# RAG Agent with Qdrant

[![Open In Colab](https://colab.research.google.com/assets/colab-badge.svg)](https://colab.research.google.com/github/thierrypdamiba/qdrant-etl-cookbook/blob/main/notebooks/agents/rag_agent.ipynb)

A retrieval-augmented generation agent that queries Qdrant for context and generates answers using an LLM.
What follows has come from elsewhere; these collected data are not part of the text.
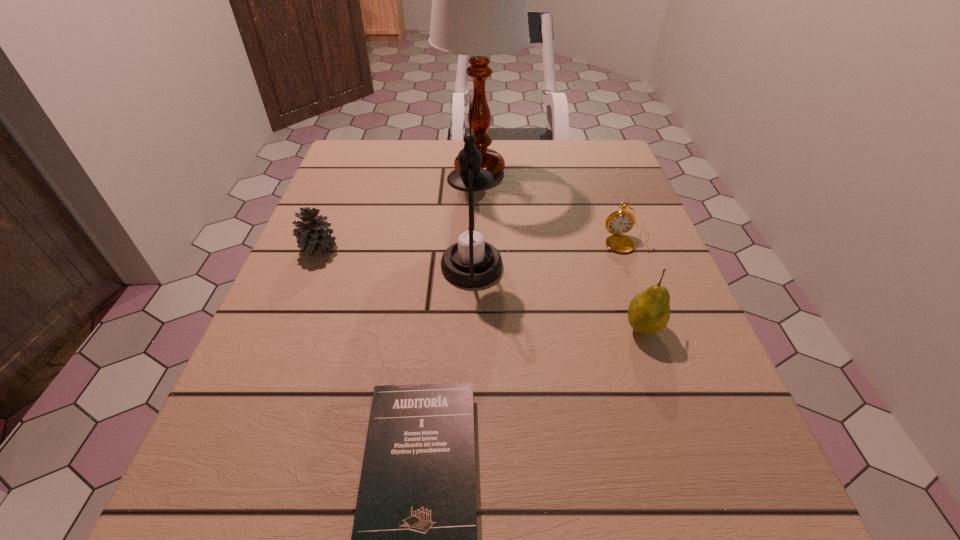 Identify the location of the farthest object. (479, 9).

The image size is (960, 540). In order to click on the tallest object in this screenshot , I will do pyautogui.click(x=479, y=9).

Where is `the second tallest object`? The height and width of the screenshot is (540, 960). the second tallest object is located at coordinates (470, 227).

You are a GUI agent. You are given a task and a screenshot of the screen. Output one action in this format:
    pyautogui.click(x=<x>, y=<y>)
    Task: Click on the pear
    The width and height of the screenshot is (960, 540).
    Given the screenshot: What is the action you would take?
    pyautogui.click(x=648, y=313)

Locate an element on the screen. pinecone is located at coordinates (313, 236).

You are a GUI agent. You are given a task and a screenshot of the screen. Output one action in this format:
    pyautogui.click(x=<x>, y=<y>)
    Task: Click on the pocket watch
    The width and height of the screenshot is (960, 540).
    Given the screenshot: What is the action you would take?
    pyautogui.click(x=619, y=222)

This screenshot has width=960, height=540. I want to click on vacant space located 0.080m on the right of the tallest object, so click(552, 170).

Where is `free space located on the left of the fifth shortest object`? This screenshot has height=540, width=960. free space located on the left of the fifth shortest object is located at coordinates click(348, 266).

What are the coordinates of `free space located 0.180m on the front of the second nearest object` in the screenshot? It's located at (684, 453).

I want to click on vacant area located on the right of the leftmost object, so click(388, 249). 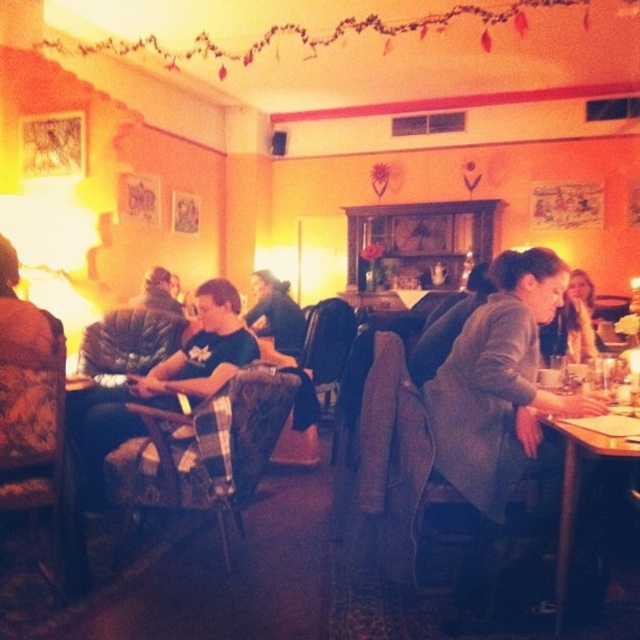 You are a customer entering the cozy, warmly lit interior space and want to place your dark brown leather jacket at center on a table. Which table should you choose between the wooden table at lower right and another table? Explain your choice based on the table size.

The wooden table at lower right is smaller than the dark brown leather jacket at center, so the jacket may not fit properly on it. Choose a larger table instead.

You are a customer entering the cozy, warmly lit interior space with a gray woolen coat at center and a dark brown leather jacket at center. You want to hang your coat on the nearest available hook. Which coat is closer to you so you can reach it first?

The gray woolen coat at center is closer to the viewer than the dark brown leather jacket at center, so you can reach it first.

You are a customer entering the cozy, warmly lit interior space and see both the gray woolen coat at center and the dark brown leather jacket at center hanging on a coat rack. Which one is taller?

The gray woolen coat at center is taller than the dark brown leather jacket at center.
**Requirements:** Set `OPENAI_API_KEY` environment variable.

In [None]:
!pip install -q "qdrant-client[fastembed]>=1.13,<1.16" openai

In [None]:
import os
from openai import OpenAI
from qdrant_client import QdrantClient

qdrant = QdrantClient(":memory:")
openai_client = OpenAI(api_key=os.getenv("OPENAI_API_KEY"))

In [None]:
# Seed some knowledge
documents = [
    "HNSW indexing in Qdrant uses m=16 and ef_construct=100 by default. Increase m for better recall at the cost of memory.",
    "Scalar quantization converts float32 vectors to int8, reducing memory by 4x with minimal accuracy loss.",
    "Payload indexes should be created on fields you filter by frequently. Supported types: keyword, integer, float, geo, text.",
    "Multi-tenancy in Qdrant is best achieved with a tenant_id payload field and a keyword index on it.",
    "Snapshots can be created per-collection or as a full storage snapshot for disaster recovery.",
]

qdrant.add(
    collection_name="knowledge",
    documents=documents,
)
print(f"Seeded {len(documents)} knowledge documents")

In [None]:
def rag_agent(query: str, collection: str = "knowledge", top_k: int = 3):
    """Retrieve context from Qdrant, generate answer with LLM."""
    results = qdrant.query(
        collection_name=collection,
        query_text=query,
        limit=top_k,
    )

    context = "\n\n".join([r.document for r in results])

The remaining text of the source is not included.